*** The input ***

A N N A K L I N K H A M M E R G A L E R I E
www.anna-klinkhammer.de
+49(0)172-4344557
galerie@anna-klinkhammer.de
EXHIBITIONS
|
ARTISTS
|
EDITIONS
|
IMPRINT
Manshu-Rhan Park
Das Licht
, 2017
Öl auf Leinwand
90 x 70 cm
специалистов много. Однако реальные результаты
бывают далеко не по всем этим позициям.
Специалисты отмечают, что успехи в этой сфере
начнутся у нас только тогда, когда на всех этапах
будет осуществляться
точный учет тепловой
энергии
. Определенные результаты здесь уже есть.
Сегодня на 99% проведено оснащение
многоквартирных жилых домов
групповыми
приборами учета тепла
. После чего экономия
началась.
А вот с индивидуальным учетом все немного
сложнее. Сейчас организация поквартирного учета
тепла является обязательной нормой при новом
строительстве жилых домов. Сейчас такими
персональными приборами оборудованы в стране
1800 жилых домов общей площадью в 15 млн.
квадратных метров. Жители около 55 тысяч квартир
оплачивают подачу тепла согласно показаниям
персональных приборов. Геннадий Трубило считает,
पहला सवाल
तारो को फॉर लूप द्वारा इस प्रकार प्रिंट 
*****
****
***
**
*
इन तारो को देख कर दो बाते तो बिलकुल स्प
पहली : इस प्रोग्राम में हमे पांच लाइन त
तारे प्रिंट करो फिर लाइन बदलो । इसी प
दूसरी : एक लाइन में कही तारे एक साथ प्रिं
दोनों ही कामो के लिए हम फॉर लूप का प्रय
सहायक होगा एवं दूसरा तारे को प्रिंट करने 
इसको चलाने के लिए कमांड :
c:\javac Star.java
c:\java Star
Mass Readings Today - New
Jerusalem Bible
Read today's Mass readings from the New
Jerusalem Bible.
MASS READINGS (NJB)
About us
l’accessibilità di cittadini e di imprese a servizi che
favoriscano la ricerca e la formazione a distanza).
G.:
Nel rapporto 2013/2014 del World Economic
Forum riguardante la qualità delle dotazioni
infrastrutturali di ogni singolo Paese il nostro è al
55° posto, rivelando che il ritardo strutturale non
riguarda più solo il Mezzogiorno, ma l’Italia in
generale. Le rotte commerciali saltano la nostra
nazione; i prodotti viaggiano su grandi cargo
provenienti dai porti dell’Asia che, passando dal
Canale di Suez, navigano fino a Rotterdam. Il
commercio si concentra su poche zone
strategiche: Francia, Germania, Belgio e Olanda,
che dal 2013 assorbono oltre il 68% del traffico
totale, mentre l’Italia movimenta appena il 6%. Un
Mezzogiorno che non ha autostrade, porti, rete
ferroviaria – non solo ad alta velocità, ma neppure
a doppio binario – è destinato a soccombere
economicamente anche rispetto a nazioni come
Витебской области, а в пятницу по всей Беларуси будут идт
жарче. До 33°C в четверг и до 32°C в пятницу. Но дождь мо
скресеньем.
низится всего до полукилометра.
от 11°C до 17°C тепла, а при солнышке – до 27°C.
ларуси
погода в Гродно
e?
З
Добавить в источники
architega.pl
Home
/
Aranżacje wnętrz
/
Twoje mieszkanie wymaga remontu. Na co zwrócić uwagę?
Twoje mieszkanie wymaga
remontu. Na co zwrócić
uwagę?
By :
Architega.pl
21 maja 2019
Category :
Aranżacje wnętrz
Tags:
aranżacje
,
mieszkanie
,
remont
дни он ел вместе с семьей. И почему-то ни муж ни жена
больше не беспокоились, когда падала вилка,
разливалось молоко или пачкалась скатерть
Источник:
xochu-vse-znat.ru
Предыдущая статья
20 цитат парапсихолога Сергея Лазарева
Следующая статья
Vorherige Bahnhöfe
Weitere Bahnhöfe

*** End of The input ***

• What you will do:
Please give the number of lines above that contain "Twoje", without any other words.

• Response area:
2